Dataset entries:
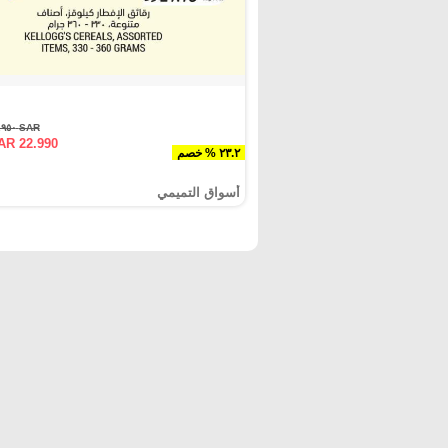
SAR ٢٩.٩٥٠
AR 22.990
٢٣.٢ % خصم
أسواق التميمي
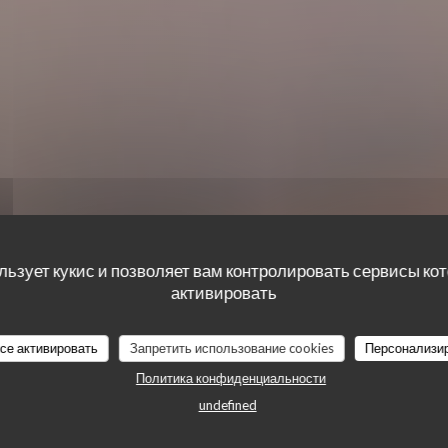
 des grilla
льзует кукис и позволяет вам контролировать сервисы ко
активировать
все активировать
Запретить использование cookies
Персонализи
Политика конфиденциальности
undefined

» Action item:
Please output exactly the lines from the line containing "أسواق التميمي" through the last line of the records above, both included, and leave out any pictures.

» Response area:
أسواق التميمي
 des grilla
льзует кукис и позволяет вам контролировать сервисы ко
активировать
все активировать
Запретить использование cookies
Персонализи
Политика конфиденциальности
undefined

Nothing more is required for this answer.